Government will peruse the International Criminal Court (ICC) ruling that found South Africa failed to arrest Sudanese President Omar al-Bashir during the African Union Summit in June 2015, the Department of International Relations said on Thursday.
“The Government will study the ruling and its implications and seek legal opinion on available options. In the meantime, South Africa reiterates its total commitment to the principles of international justice,” the statement read.
The ICC on Thursday found South Africa had failed in its duty to arrest Bashir when he was in the country.
“The Government notes in particular that the ICC has decided not to refer the matter to the Assembly of State Parties and the United Nations Security Council,” the Dirco statement said.
Judge Cuno Tarfusser said South Africa had a duty to arrest Bashir in June 2015 and surrender him to the courts.
The ruling comes after the South African government ignored an order by the North Gauteng High Court in Pretoria preventing Bashir from leaving the country.

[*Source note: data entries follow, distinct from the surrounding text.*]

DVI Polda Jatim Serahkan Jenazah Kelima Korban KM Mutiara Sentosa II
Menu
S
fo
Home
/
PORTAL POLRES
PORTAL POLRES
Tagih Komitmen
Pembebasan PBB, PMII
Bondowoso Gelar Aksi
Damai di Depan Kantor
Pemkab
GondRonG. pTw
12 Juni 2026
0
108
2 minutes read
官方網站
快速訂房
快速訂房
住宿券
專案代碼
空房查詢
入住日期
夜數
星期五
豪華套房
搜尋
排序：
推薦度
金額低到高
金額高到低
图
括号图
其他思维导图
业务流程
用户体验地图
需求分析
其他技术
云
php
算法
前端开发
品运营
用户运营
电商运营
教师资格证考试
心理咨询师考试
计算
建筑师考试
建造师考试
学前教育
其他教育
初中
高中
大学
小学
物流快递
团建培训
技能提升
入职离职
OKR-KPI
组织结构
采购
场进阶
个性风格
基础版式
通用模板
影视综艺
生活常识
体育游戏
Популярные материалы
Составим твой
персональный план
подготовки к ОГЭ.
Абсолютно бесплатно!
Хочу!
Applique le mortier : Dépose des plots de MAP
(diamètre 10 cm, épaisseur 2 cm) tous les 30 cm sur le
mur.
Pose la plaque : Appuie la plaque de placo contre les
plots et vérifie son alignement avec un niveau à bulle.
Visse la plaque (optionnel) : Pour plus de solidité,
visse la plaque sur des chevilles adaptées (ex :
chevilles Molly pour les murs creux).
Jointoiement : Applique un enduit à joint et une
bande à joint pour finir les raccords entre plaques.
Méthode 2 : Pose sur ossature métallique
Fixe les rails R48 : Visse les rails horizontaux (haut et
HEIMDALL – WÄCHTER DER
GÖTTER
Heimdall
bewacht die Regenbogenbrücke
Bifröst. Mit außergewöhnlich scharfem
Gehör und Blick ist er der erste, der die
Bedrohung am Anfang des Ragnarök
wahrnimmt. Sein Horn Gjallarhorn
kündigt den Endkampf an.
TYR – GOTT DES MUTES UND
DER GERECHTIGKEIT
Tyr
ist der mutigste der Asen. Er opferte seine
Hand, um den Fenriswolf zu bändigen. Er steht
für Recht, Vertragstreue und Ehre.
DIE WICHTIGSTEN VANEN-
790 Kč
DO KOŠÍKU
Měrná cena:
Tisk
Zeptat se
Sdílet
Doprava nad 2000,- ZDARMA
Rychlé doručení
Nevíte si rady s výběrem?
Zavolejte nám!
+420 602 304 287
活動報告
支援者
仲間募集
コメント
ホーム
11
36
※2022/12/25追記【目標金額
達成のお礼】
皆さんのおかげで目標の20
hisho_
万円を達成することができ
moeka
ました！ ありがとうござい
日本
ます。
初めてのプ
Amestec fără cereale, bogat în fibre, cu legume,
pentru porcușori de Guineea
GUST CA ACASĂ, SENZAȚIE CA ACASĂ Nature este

The Sudanese president had been attending an African Union summit in Johannesburg in June 2015.
According to information provided by the ICC, Bashir, who has been president of the Republic of Sudan since 1993, was issued with his first warrant of arrest on March 4, 2009, and another on July 12, 2010.
He has been charged with crimes against humanity, war crimes and genocide.
In the wake of the controversy over the matter, the South African government stated its intent to withdraw from the Rome Statute.
However, in March this year, the government backed down on that idea, following a ruling by the North Gauteng High Court in Pretoria in February which stipulated that a withdrawal would be unconstitutional and invalid - and needed to be decided on by Parliament.